In my years with the Small Business Development Center, one question continually echoes from small business owners, “Is there a formula that businesses should use to determine their marketing budget for the year?”
I wish it were that easy. There are certainly guidelines available. Trade associations, RMA and others collect national data that provide averages on business operations, sales and marketing. Many businesses often use past years’ sales to either increase or decrease the amount they spend on marketing.
But, truth be told, the question itself uncovers an inherent problem in how a small business owner views marketing and its role in the organization. By relying on a percentage of sales, operating costs, or any other formula, marketing is relegated to what a business wants to spend, instead of what a business should spend. Marketing is not an operational cost, but rather an investment in the business. And as such, the investment needs to be based on good information, solid marketing strategies and clear goals.
Every year, at least, business should review their marketing plans. Have the target markets changed? How has the competitive field changed? Do we have new marketing goals and what promotional strategies need to be used to achieve them? Business is not stagnant and neither can your marketing efforts. By keeping the end goals in mind, owners have a better chance of reaching them.
Once the plan has been reviewed and new strategies and tactics developed, then the marketing investment can be established. The better question to ask is “How much is all this going to cost and can we afford it?” If the answer is yes, great! But if not, then a business has to determine what is crucial, what can wait, what has to go, or where can they get the money.

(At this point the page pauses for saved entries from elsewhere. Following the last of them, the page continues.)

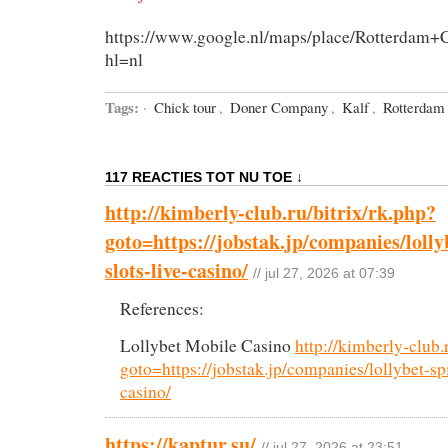
https://www.google.nl/maps/place/Rotterda
hl=nl
Tags:
·
Chick tour
,
Doner Company
,
Kalf
,
Rotterdam
117 REACTIES TOT NU TOE ↓
http://kimberly-club.ru/bitrix/rk.php?
goto=https://jobstak.jp/companies/lolly
slots-live-casino/
// jul 27, 2026 at 07:39
References:
Lollybet Mobile Casino
http://kimberly-club.
goto=https://jobstak.jp/companies/lollybet-spi
casino/
https://kaptur.su/
// jul 27, 2026 at 23:51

If marketing is seen as an investment rather than a cost, then the investment should also bring reward. A strong marketing plan with clear strategies and goals will oftentimes increase what a small business owner would have been willing to invest.
Once invested, every marketing cost should be measured for return. Every advertising campaign, sales promotion and direct sales strategies should bring revenue back to the business. But unlike many investments, small business owners tend not to measure marketing. It can be one of the biggest frustrations for the small business owner, because without this crucial evaluation, they don’t know what their money is doing.
If marketing begins to be treated as an investment, then the results become more apparent – and more real – to small business owners. In any business, there are no easy answers. But hopefully, we continue to ask the right questions.